TRY IT:
Pictures in the entries below are excluded; copy only the lines from the one containing "Medizinische Hilfe kann Ihnen" to the one containing "простые заготовки — сохраняем вкус лета", both included.

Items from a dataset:
○ ○ ○ ○
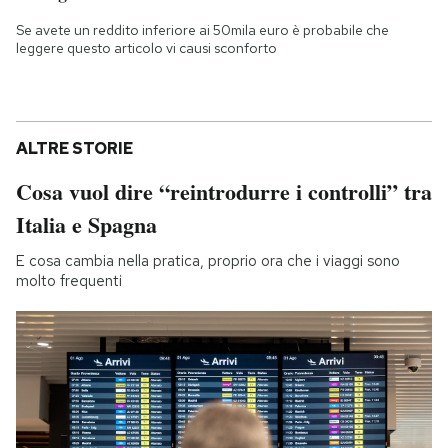
Se avete un reddito inferiore ai 50mila euro è probabile che
leggere questo articolo vi causi sconforto
ALTRE STORIE
Cosa vuol dire “reintrodurre i controlli” tra
Italia e Spagna
E cosa cambia nella pratica, proprio ora che i viaggi sono
molto frequenti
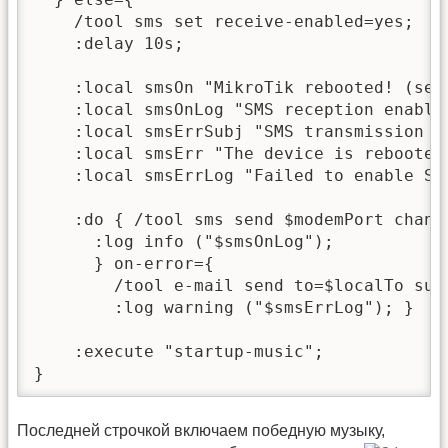
    /tool sms set receive-enabled=yes;

    :delay 10s;

    :local smsOn "MikroTik rebooted! (sen
    :local smsOnLog "SMS reception enabled
    :local smsErrSubj "SMS transmission fa
    :local smsErr "The device is rebooted
    :local smsErrLog "Failed to enable SMS
    :do { /tool sms send $modemPort chann
      :log info ("$smsOnLog");

      } on-error={

        /tool e-mail send to=$localTo sub
        :log warning ("$smsErrLog"); }

    :execute "startup-music";

}
Последней строчкой включаем победную музыку,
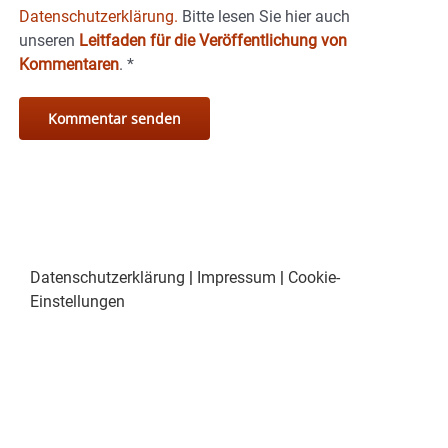
Datenschutzerklärung.
Bitte lesen Sie hier auch
unseren
Leitfaden für die Veröffentlichung von
Kommentaren
.
*
Datenschutzerklärung
|
Impressum
|
Cookie-
Einstellungen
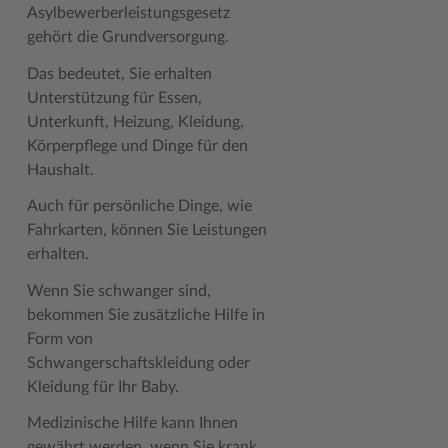
Asylbewerberleistungsgesetz
Geodatenportale (Kreiskarte)
Fotoarchiv
Kreispräsident
Offene Stellen
Klimaschutz beim Kreis Stormarn
Kulturelle Einrichtungen
gehört die Grundversorgung.
Kfz-Zulassung
Hitzeschutz
Kreistag und Ausschüsse
Praktika und FSJ
Projekt e-Gewerbe
Museen
Das bedeutet, Sie erhalten
Kontakt / Öffnungszeiten
Klimaanpassungskonzept
Kreistag Sitzungskalender
Weiterbildung beim Kreis Stormarn
Stormarner Bündnis für bezahlbares Wohnen
Naturschutzgebiete
Unterstützung für Essen,
Unterkunft, Heizung, Kleidung,
Lebenslagen
Kreistag Sitzungskalender
Kreisverwaltung
Wen wir suchen
Wirtschafts- und Aufbaugesellschaft Stormarn
Radwandern
Körperpflege und Dinge für den
Haushalt.
Leistungen
Lokales Wetter
Landrat
Zahlen, Daten, Fakten
Storchenhorste
Auch für persönliche Dinge, wie
Lexikon
Newsletter
Sonderbereiche
Lieblingsplätze in der Metropolregion
Fahrkarten, können Sie Leistungen
Publikationen
Pressemeldungen
Stabsbereiche
Termine und Veranstaltungen
erhalten.
Wo Sie uns finden
Social Media
Städte und Gemeinden
Tourismus
Wenn Sie schwanger sind,
bekommen Sie zusätzliche Hilfe in
Wunsch-Kennzeichen ↗
Stellenangebote
Wahlen im Kreis
Umlandscout Hamburg
Form von
Schwangerschaftskleidung oder
Zuständigkeitsfinder SH ↗
Stormarninfo
Wappen und Geschichte
Vereine und Gruppen
Kleidung für Ihr Baby.
Termine
Wappenrolle
Wälder und Moore
Medizinische Hilfe kann Ihnen
Ukrainehilfe
Was ist ein Kreis?
gewährt werden, wenn Sie krank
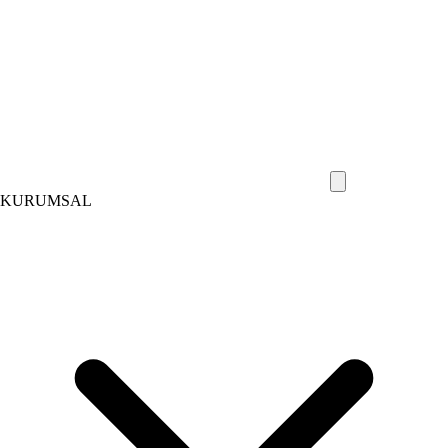
KURUMSAL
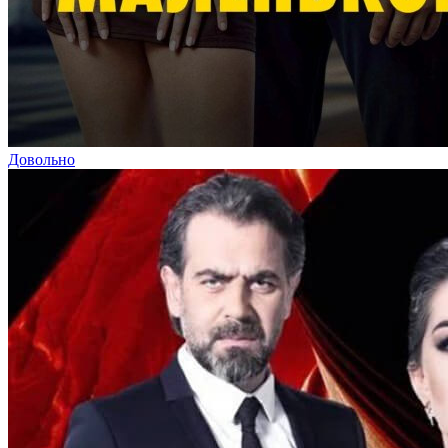
Довольно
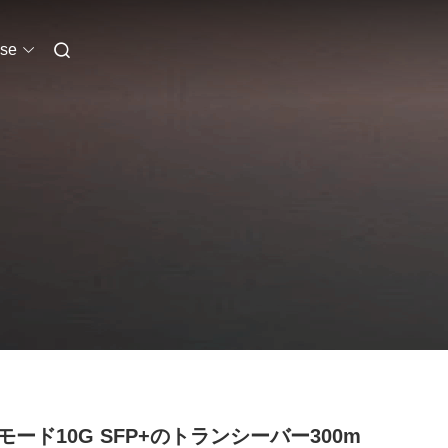
se
モード10G SFP+のトランシーバー300m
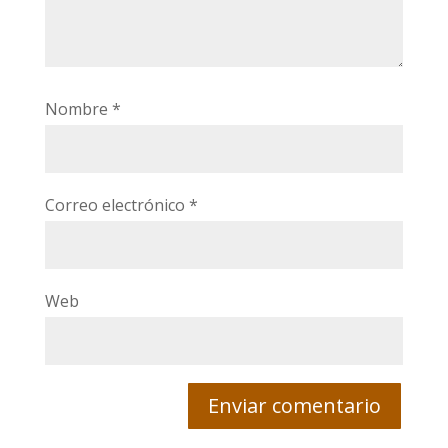
Nombre
*
Correo electrónico
*
Web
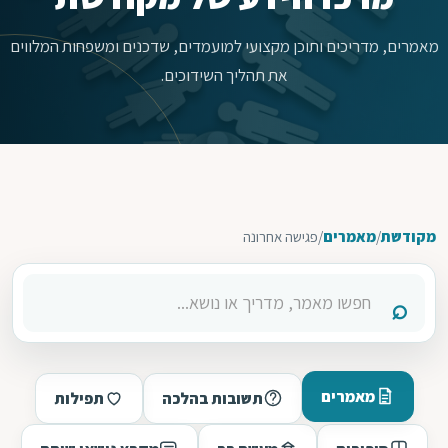
מאמרים, מדריכים ותוכן מקצועי למועמדים, שדכנים ומשפחות המלווים
את תהליך השידוכים.
מקודשת
/
מאמרים
/
פגישה אחרונה
מאמרים
תשובות בהלכה
תפילות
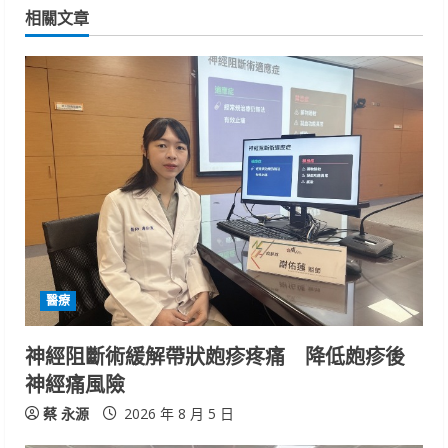
n
相關文章
u
e
R
e
a
d
i
醫療
n
神經阻斷術緩解帶狀皰疹疼痛 降低皰疹後
神經痛風險
g
蔡 永源
2026 年 8 月 5 日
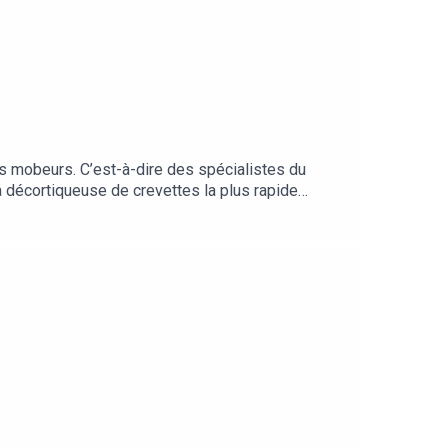
es mobeurs. C’est-à-dire des spécialistes du
 décortiqueuse de crevettes la plus rapide
a la frite sous toutes ses formes, et le DJ
si un son très patate.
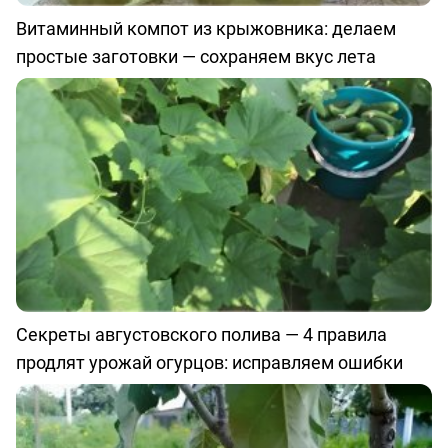
Витаминный компот из крыжовника: делаем
простые заготовки — сохраняем вкус лета
Секреты августовского полива — 4 правила
продлят урожай огурцов: исправляем ошибки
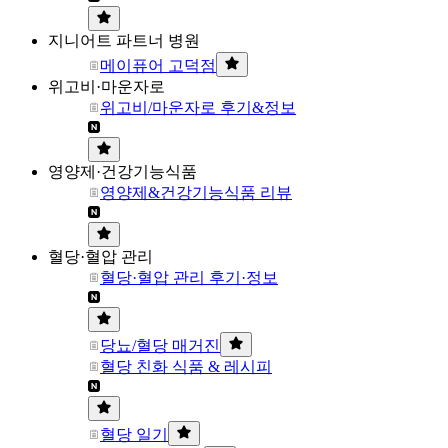
지니어트 파트너 병원
메이퓨어 고덕점
위고비·마운자로
위고비/마운자로 후기&정보
영양제·건강기능식품
영양제&건강기능식품 리뷰
혈당·혈압 관리
혈당·혈압 관리 후기·정보
당뇨/혈당 매거진
혈당 친화 식품 & 레시피
혈당 일기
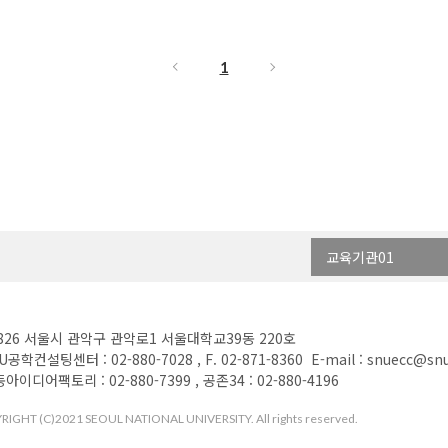
1
교육기관01
826 서울시 관악구 관악로1 서울대학교39동 220호
U공학컨설팅센터 : 02-880-7028 , F. 02-871-8360 E-mail : snuecc@snu
아이디어팩토리 : 02-880-7399 , 공존34 : 02-880-4196
IGHT (C)2021 SEOUL NATIONAL UNIVERSITY. All rights reserved.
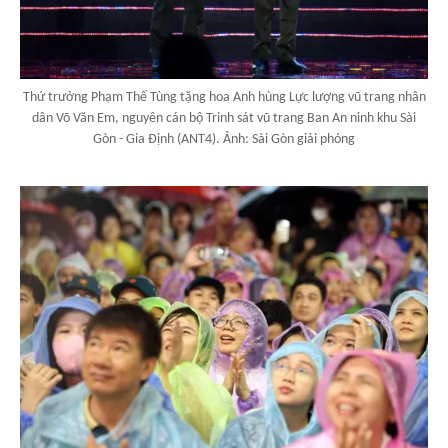
Thứ trưởng Phạm Thế Tùng tặng hoa Anh hùng Lực lượng vũ trang nhân
dân Võ Văn Em, nguyên cán bộ Trinh sát vũ trang Ban An ninh khu Sài
Gòn - Gia Định (ANT4). Ảnh: Sài Gòn giải phóng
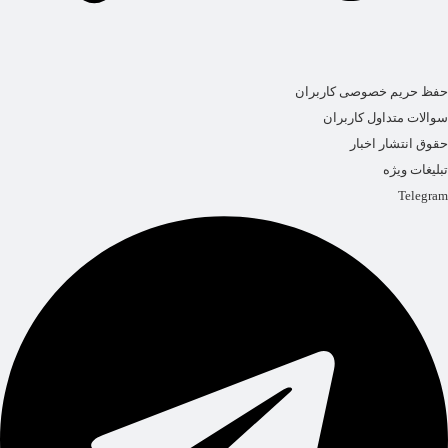
حفظ حریم خصوصی کاربران
سوالات متداول کاربران
حقوق انتشار اخبار
تبلیغات ویژه
Telegram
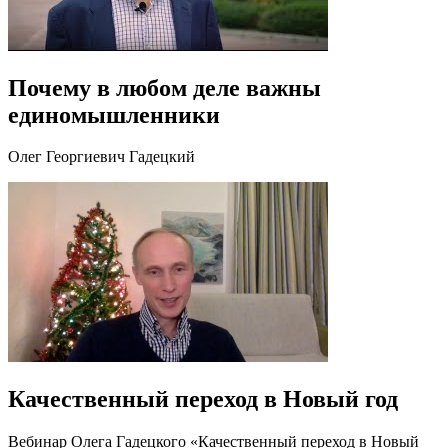
Почему в любом деле важны
единомышленники
Олег Георгиевич Гадецкий
Качественный переход в Новый год
Вебинар Олега Гадецкого «Качественный переход в Новый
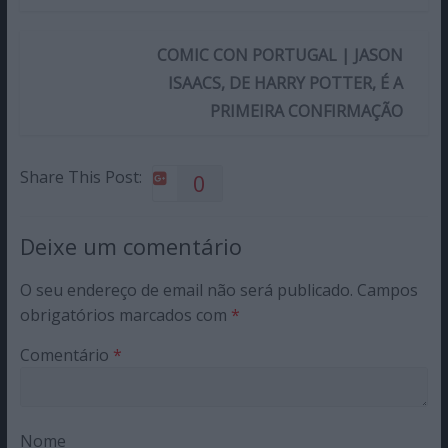
COMIC CON PORTUGAL | JASON
ISAACS, DE HARRY POTTER, É A
PRIMEIRA CONFIRMAÇÃO
Share This Post:
0
Deixe um comentário
O seu endereço de email não será publicado.
Campos
obrigatórios marcados com
*
Comentário
*
Nome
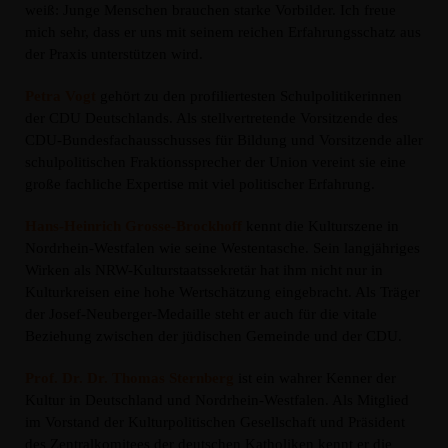
weiß: Junge Menschen brauchen starke Vorbilder. Ich freue
mich sehr, dass er uns mit seinem reichen Erfahrungsschatz aus
der Praxis unterstützen wird.
Petra Vogt
gehört zu den profiliertesten Schulpolitikerinnen
der CDU Deutschlands. Als stellvertretende Vorsitzende des
CDU-Bundesfachausschusses für Bildung und Vorsitzende aller
schulpolitischen Fraktionssprecher der Union vereint sie eine
große fachliche Expertise mit viel politischer Erfahrung.
Hans-Heinrich Grosse-Brockhoff
kennt die Kulturszene in
Nordrhein-Westfalen wie seine Westentasche. Sein langjähriges
Wirken als NRW-Kulturstaatssekretär hat ihm nicht nur in
Kulturkreisen eine hohe Wertschätzung eingebracht. Als Träger
der Josef-Neuberger-Medaille steht er auch für die vitale
Beziehung zwischen der jüdischen Gemeinde und der CDU.
Prof. Dr. Dr. Thomas Sternberg
ist ein wahrer Kenner der
Kultur in Deutschland und Nordrhein-Westfalen. Als Mitglied
im Vorstand der Kulturpolitischen Gesellschaft und Präsident
des Zentralkomitees der deutschen Katholiken kennt er die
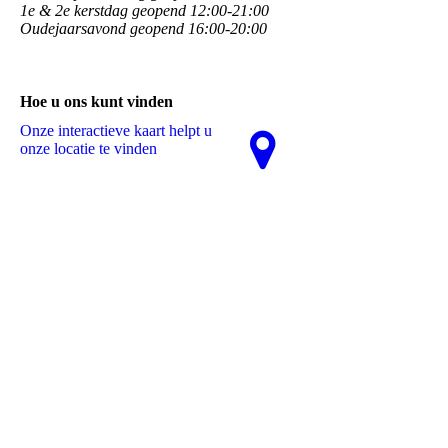
1e & 2e kerstdag geopend 12:00-21:00
Oudejaarsavond geopend 16:00-20:00
Hoe u ons kunt vinden
Onze interactieve kaart helpt u
onze locatie te vinden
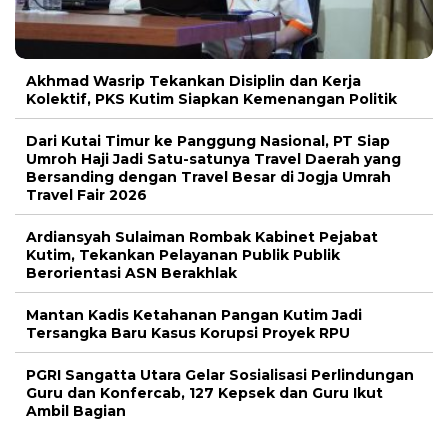
Akhmad Wasrip Tekankan Disiplin dan Kerja
Kolektif, PKS Kutim Siapkan Kemenangan Politik
Dari Kutai Timur ke Panggung Nasional, PT Siap
Umroh Haji Jadi Satu-satunya Travel Daerah yang
Bersanding dengan Travel Besar di Jogja Umrah
Travel Fair 2026
Ardiansyah Sulaiman Rombak Kabinet Pejabat
Kutim, Tekankan Pelayanan Publik Publik
Berorientasi ASN Berakhlak
Mantan Kadis Ketahanan Pangan Kutim Jadi
Tersangka Baru Kasus Korupsi Proyek RPU
PGRI Sangatta Utara Gelar Sosialisasi Perlindungan
Guru dan Konfercab, 127 Kepsek dan Guru Ikut
Ambil Bagian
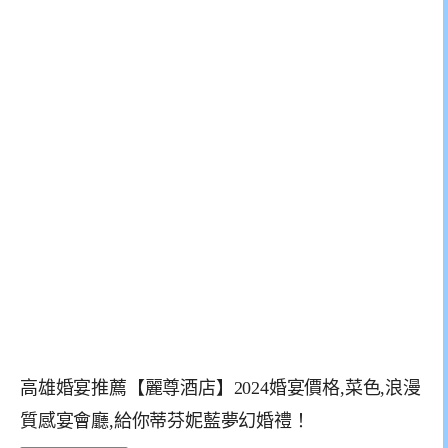
高雄婚宴推薦【麗尊酒店】2024婚宴價格,菜色,浪漫
質感宴會廳,給你蒂芬妮藍夢幻婚禮！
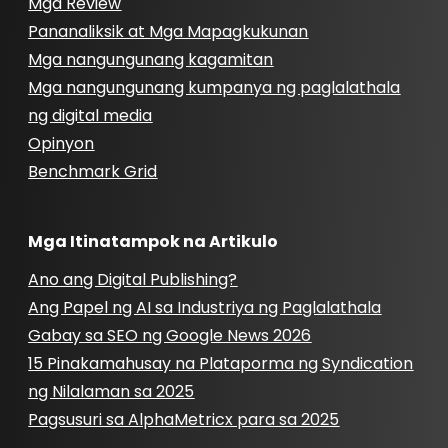
Mga Review
Pananaliksik at Mga Mapagkukunan
Mga nangungunang kagamitan
Mga nangungunang kumpanya ng paglalathala
ng digital media
Opinyon
Benchmark Grid
Mga Itinatampok na Artikulo
Ano ang Digital Publishing?
Ang Papel ng AI sa Industriya ng Paglalathala
Gabay sa SEO ng Google News 2026
15 Pinakamahusay na Plataporma ng Syndication
ng Nilalaman sa 2025
Pagsusuri sa AlphaMetricx para sa 2025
○ ○ ○ ○
SOLUTION:
Medizinische Hilfe kann Ihnen
Ukrainehilfe
Was ist ein Kreis?
gewährt werden, wenn Sie krank
KURUMSAL
Довольно
se
モード10G SFP+のトランシーバー300m
Nombre
*
Correo electrónico
*
Web
מאמרים, מדריכים ותוכן מקצועי למועמדים, שדכנים ומשפחות המלווים
את תהליך השידוכים.
מקודשת
/
מאמרים
/
פגישה אחרונה
מאמרים
תשובות בהלכה
תפילות
n
相關文章
u
e
R
e
a
d
i
醫療
n
神經阻斷術緩解帶狀皰疹疼痛 降低皰疹後
神經痛風險
g
蔡 永源
2026 年 8 月 5 日
es mobeurs. C’est-à-dire des spécialistes du
 décortiqueuse de crevettes la plus rapide
a la frite sous toutes ses formes, et le DJ
si un son très patate.
Витаминный компот из крыжовника: делаем
простые заготовки — сохраняем вкус лета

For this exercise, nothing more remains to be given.